La parole publique, surtout lorsqu’elle vient d’en haut, n’est pas un simple écho dans le vacarme politique. Elle est un engagement. Un serment silencieux que l’on fait à ceux qui écoutent, espèrent, et croient encore. Quand cette parole vacille, quand elle contredit ce qu’elle affirmait hier sans trembler, ce ne sont pas seulement les faits qui s’effritent — c’est la confiance elle-même qui se fissure. Que doit penser le citoyen lorsque ce qu’il a vu, entendu, lu, se trouve nié avec aplomb ? Que doit-il croire, sinon que la vérité est devenue variable, et que l’engagement n’est plus qu’une posture de circonstance ?
« La vérité est le fondement sur lequel reposent la justice et la paix. », disait Nelson Mandela. Et Abraham Lincoln nous a laissé cet avertissement implacable : « On peut tromper tout le monde une fois, et quelques-uns tout le temps, mais on ne peut pas tromper tout le monde tout le temps. » Ce sont là des paroles d’hommes d’État — de ceux qui savent que le pouvoir n’a de sens que s’il s’exerce dans la lumière. Car les peuples peuvent supporter les difficultés, accepter les sacrifices, comprendre les erreurs. Mais ils ne pardonnent jamais qu’on les regarde dans les yeux pour leur dire que le soleil n’a jamais brillé, alors qu’ils en ont senti la chaleur sur leur peau.
Peut-être faut-il revoir nos méthodes. Cesser de signer à l’encre noire, trop persistante. Remplacer les stylos par des crayons, les engagements par des intentions, les actes par des postures. Ainsi, rien ne resterait. Ni trace, ni mémoire, ni contradiction. Ce serait plus simple. Mais plus rien ne tiendrait non plus. Car une nation ne se gouverne pas comme une rature. Elle se construit ligne après ligne, mot après mot, sur ce socle fragile mais essentiel qu’on appelle vérité — même quand elle dérange.
La vérité, cette adversaire têtue
Certains pensent qu’il suffit d’une déclaration tonitruante pour faire oublier les faits. D’un ton ferme, d’un regard fixe, et d’un doigt accusateur pour désigner les « menteurs » ailleurs. Mais la vérité n’est pas un adversaire politique qu’on peut faire taire. On ne peut pas la mettre en prison et la condamner sur la base du décret 54. La vérité a cette étrange obstination à revenir, un jour ou l’autre, parfois par une simple photo oubliée, une archive qu’on croyait noyée, un document exhumé du silence.
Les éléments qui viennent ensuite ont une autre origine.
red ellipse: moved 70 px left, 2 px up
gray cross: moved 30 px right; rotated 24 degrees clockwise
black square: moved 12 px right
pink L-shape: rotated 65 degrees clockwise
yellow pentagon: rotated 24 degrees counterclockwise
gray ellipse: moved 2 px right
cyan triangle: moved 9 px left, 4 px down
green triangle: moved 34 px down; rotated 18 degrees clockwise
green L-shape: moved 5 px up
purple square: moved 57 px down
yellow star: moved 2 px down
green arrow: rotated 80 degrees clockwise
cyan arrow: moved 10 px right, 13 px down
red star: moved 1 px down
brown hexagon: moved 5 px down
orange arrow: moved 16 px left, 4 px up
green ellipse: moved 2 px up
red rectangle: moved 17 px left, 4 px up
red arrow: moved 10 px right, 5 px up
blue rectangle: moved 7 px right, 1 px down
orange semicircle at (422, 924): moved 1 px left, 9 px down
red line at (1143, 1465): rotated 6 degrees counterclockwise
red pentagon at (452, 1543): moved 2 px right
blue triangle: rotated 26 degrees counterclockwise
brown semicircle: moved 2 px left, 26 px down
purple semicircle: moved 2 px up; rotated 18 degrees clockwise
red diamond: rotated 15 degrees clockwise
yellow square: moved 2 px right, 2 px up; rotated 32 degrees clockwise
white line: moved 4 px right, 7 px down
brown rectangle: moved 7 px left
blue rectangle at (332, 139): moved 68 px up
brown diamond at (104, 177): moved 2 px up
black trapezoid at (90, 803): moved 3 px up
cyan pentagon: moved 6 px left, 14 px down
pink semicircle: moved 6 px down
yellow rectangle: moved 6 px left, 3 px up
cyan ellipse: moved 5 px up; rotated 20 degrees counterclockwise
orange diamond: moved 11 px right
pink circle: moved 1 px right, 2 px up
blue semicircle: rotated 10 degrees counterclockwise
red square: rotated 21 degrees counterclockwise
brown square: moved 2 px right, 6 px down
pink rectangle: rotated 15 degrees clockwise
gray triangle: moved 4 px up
La confiance ne revient pas aussi facilement qu’elle s’abîme. Elle ne répond ni aux discours indignés ni aux dénégations tardives. Elle exige une rigueur morale que le pouvoir, parfois, oublie d’entretenir. Gouverner, ce n’est pas seulement parler au nom du peuple. C’est surtout ne pas lui mentir, même par omission. Car quand le peuple commence à douter de ce qu’il voit, ce n’est pas seulement la parole du chef qu’il interroge. C’est l’essence même de l’État qu’il remet en cause.
Alors peut-être qu’un jour, à défaut de mémoire, on nous proposera l’amnésie comme nouveau projet national. Ce serait pratique, mais ce ne serait plus une République. Ce serait un théâtre où les faits changent chaque soir, selon le bon vouloir du metteur en scène. Et dans cette pièce, il ne resterait plus de spectateurs — que des figurants.